Preparing the Picnic Meal—“Un Asado” in the Argentine.
The staple fare of the “Gaucho” is roasted beef, and at picnic parties a whole animal is often roasted, in the manner above illustrated.
The laxity of business morality is, of course, a concomitant of the laxity of general morals, or an effect of the latter, most of the commercial obliquity that exists having a first cause in the immoral life of the offenders. Just as it is the fashion of many Argentines, in addition to maintaining their legitimate wives and families, to possess openly two or three queridas; so among those who are financially ill equipped to play the pasha, the imitative spirit asserts itself, and even down to the office boys, it will be found when things go wrong with them there is “a woman in the case.” This, and gambling, account for probably two-thirds of the commercial dishonesty, and the remaining third has its most likely source in a pitiful effort to imitate their betters in the matter of high living, where the plainest of fare and the humblest accommodation cost more than genuine luxury does with us. Drinking enters very slightly into the account, as it would be difficult to find a large community where less tippling exists than in Buenos Ayres. Whatever there is of that will be found chiefly among British and German residents, so that any anti-temperance partisan desirous of proving that a temperate public is not necessarily a moral one, will find abundant argument ready to his hand in the life of the Argentine.
Turning from this unpleasant aspect of the business life, which is, after all, only one phase of it, and must not be allowed to darken completely our view of the commercial Argentine, there are several other aspects that must engage our attention, and perhaps to more profit. British readers especially will rejoice to know that their own country and its manufacturers occupy a pre-eminent position in the affections of the Argentine people. While on every hand there is evidence of great activity on the part of the Germans, who have laid themselves out, and with fair measure of success, to secure a large slice of the Argentine import trade, there is not only in the Argentine but throughout all South America a widespread distrust of the German. He is noted for commercial methods that are no more praiseworthy than many that prevail locally. His propensity for showing samples that are much superior to the goods supplied is notorious, and such progress as he has made may be regarded as largely the result of a readiness to flatter the native buyer by speaking the language of the country and dealing with him in terms of local usage. The Britisher, on the other hand, is guilty of the coldest indifference to the convenience of the Argentine consumer.
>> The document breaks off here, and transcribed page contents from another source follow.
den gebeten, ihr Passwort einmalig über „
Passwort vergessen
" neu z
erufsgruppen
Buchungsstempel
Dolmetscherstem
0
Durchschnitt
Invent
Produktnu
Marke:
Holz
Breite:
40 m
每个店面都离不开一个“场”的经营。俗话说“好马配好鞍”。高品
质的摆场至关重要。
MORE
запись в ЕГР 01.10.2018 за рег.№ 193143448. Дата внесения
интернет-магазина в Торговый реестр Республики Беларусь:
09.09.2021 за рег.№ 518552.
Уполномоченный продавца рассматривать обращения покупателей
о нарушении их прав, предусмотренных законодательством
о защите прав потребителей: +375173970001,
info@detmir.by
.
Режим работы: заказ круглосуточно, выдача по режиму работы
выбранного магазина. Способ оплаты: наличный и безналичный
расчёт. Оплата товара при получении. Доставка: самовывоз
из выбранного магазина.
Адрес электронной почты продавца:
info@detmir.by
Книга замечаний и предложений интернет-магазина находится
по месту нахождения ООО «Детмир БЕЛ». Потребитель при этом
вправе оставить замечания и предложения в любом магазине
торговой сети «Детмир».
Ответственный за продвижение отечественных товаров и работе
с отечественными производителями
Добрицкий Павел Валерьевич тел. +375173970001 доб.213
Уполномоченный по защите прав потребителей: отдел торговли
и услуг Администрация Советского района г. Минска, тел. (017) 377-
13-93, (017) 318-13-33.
I have, for instance, met more than one traveller for a British house who has been visiting all the South American capitals and the great centres of population with samples of goods, and has not been able even to ask for a glass of beer in Spanish. I recall one gentleman in particular who, by the sheer merit of the goods he was offering, had done a very considerable business, and yet was so hopelessly ignorant of the native tongue that he could not even pronounce the names of the firms who had bought from him, or the streets in which their offices were situated! This never happens with a German traveller. He may make the most atrocious mistakes with the language, but he at least does attempt, and usually succeeds, to explain himself without the aid of an interpreter, and the Spanish American accepts any effort on the part of a foreigner to speak his native tongue as a compliment to himself and strives valiantly to understand what the foreigner is endeavouring to express.
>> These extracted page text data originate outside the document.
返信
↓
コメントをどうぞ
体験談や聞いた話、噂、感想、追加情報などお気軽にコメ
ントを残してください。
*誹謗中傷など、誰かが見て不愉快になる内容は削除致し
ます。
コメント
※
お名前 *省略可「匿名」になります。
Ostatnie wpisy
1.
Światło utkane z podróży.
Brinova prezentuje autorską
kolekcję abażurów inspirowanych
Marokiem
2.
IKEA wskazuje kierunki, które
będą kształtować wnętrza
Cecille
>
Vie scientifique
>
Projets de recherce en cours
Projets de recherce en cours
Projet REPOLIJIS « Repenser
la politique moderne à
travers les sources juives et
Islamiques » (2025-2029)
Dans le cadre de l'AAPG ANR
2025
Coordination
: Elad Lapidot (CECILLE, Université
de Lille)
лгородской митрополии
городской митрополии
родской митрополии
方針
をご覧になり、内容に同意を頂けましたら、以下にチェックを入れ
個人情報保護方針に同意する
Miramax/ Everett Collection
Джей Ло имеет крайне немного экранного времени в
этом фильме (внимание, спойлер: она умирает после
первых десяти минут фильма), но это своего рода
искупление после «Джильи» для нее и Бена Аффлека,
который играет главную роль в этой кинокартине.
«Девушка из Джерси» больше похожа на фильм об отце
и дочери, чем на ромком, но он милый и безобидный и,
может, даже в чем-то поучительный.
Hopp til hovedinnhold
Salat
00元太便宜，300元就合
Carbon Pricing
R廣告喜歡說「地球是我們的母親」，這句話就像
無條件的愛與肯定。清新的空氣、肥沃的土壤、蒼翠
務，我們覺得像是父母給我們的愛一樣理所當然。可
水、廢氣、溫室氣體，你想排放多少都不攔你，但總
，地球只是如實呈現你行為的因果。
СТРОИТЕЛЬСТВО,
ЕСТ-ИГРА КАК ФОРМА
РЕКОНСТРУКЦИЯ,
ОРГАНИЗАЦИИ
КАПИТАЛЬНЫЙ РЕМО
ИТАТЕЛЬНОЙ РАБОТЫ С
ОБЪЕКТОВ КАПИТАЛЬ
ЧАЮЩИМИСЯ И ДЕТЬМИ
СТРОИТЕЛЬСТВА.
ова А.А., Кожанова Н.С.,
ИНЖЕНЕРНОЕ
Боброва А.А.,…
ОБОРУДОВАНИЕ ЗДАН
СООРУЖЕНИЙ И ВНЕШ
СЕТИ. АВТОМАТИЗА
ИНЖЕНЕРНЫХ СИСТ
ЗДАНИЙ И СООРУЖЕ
Then again, British manufacturers show an unruffled disdain for local conditions in many of the articles they supply. Take, for instance, the sailors’ hats so much worn by children in England, and even more in vogue with the niños of the Argentine, where everything that touches their naval aspirations is highly popular. Thousands of these are imported from England, and it always struck me as ludicrous to witness little Argentines going about with “H. M. S. Redoubtable,” “H. M. S. Dreadnought,” “H. M. S. Benbow,” or some such peculiarly British name, on their hats. Why on earth do not the British manufacturers have the common-sense to ascertain the names of the principal vessels in the Argentine Navy, and use these for the hats they export to the republic? Evidently the Germans are doing so, as occasionally you will see “Sarmiento,” “Belgrano,” “San Martín,” in place of the meaningless British names, and I was told these did not come from England. The patriotism of the Argentine and of every other South American is such that he would undoubtedly buy an inferior hat for his boy if it bore the name of a national warship, and even pay more for it than for a superior British-made hat with the name of a British man-of-war thereon.
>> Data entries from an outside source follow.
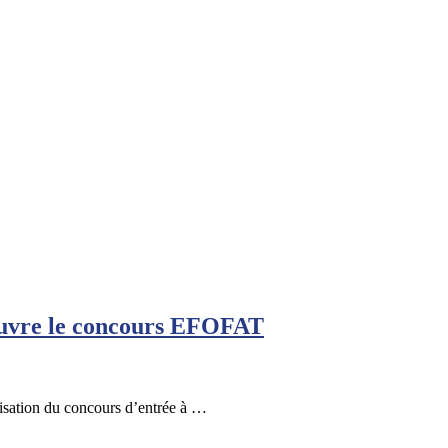
 ouvre le concours EFOFAT
nisation du concours d’entrée à …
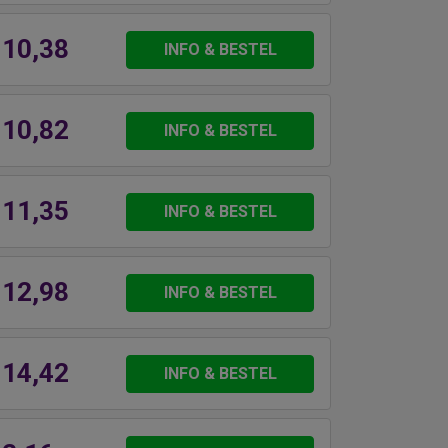
 10,38
INFO & BESTEL
 10,82
INFO & BESTEL
 11,35
INFO & BESTEL
 12,98
INFO & BESTEL
 14,42
INFO & BESTEL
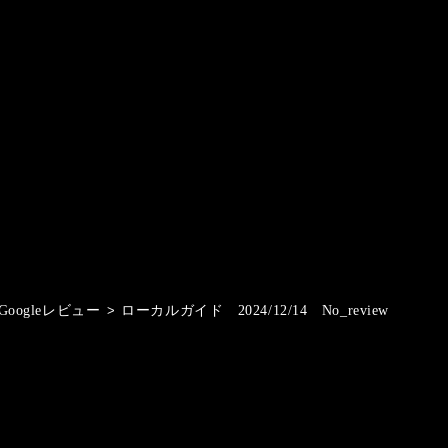
Googleレビュー
>
ローカルガイド 2024/12/14 No_review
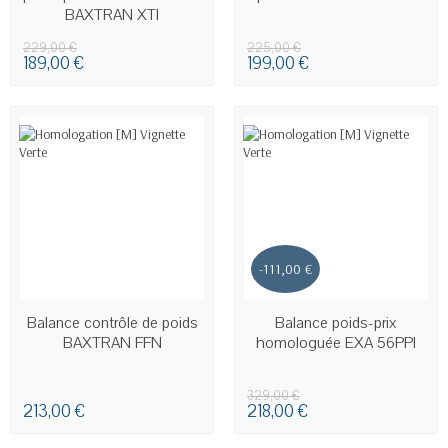
BAXTRAN XTI
229,00 €
225,00 €
189,00 €
199,00 €
-111,00 €
EN STOCK
Balance contrôle de poids
Balance poids-prix
BAXTRAN FFN
homologuée EXA 56PPI
329,00 €
213,00 €
218,00 €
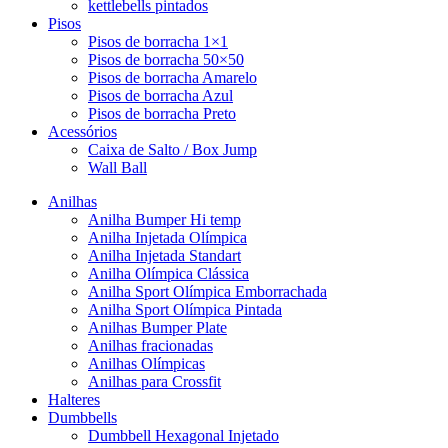
kettlebells pintados
Pisos
Pisos de borracha 1×1
Pisos de borracha 50×50
Pisos de borracha Amarelo
Pisos de borracha Azul
Pisos de borracha Preto
Acessórios
Caixa de Salto / Box Jump
Wall Ball
Anilhas
Anilha Bumper Hi temp
Anilha Injetada Olímpica
Anilha Injetada Standart
Anilha Olímpica Clássica
Anilha Sport Olímpica Emborrachada
Anilha Sport Olímpica Pintada
Anilhas Bumper Plate
Anilhas fracionadas
Anilhas Olímpicas
Anilhas para Crossfit
Halteres
Dumbbells
Dumbbell Hexagonal Injetado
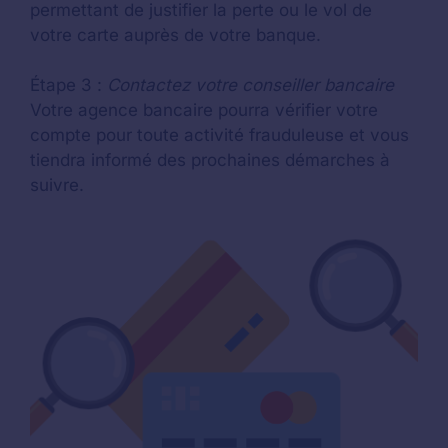
permettant de justifier la perte ou le vol de
votre carte auprès de votre banque.
Étape 3 :
Contactez votre conseiller bancaire
Votre agence bancaire pourra vérifier votre
compte pour toute activité frauduleuse et vous
tiendra informé des prochaines démarches à
suivre.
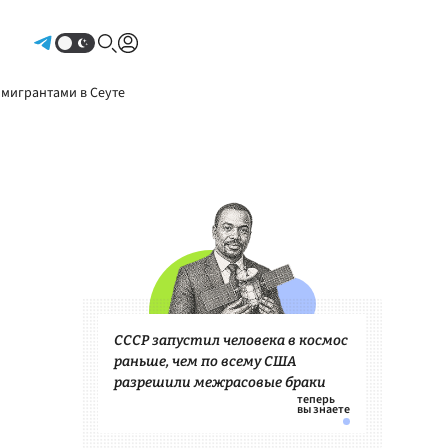
Авторизоваться
 мигрантами в Сеуте
СССР запустил человека в космос
раньше, чем по всему США
разрешили межрасовые браки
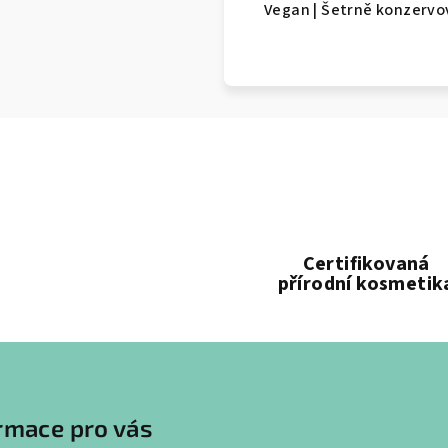
Vegan | Šetrně konzervo
Certifikovaná
přírodní kosmetik
rmace pro vás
All sorts of sanitary appliances are also imported from Great Britain, with the instructions for their use painted or engraved in the English language. Take “geysers” as an example. It often occurred to me in using bathrooms in various part of the country, where the geyser is an inevitable fitting, that it was not only bad business, but very dangerous for these appliances to be in use with English instructions engraved upon them. The working of a geyser is at best none too simple, and when every detail of its manipulation is explained on the machine in a language of which nine-tenths of the users are totally ignorant, the possibility of putting it out of order or of setting the place on fire, is considerable. Lavatory basins with “Hot” and “Cold” mean nothing to a native, who can only think of caliente or of fria. The same applies to proprietary medicines imported from Great Britain and the United States (though American exporters are waking up to the need of printing instructions in Spanish), whereas German, French and Italian medicines are invariably supplied with Spanish directions.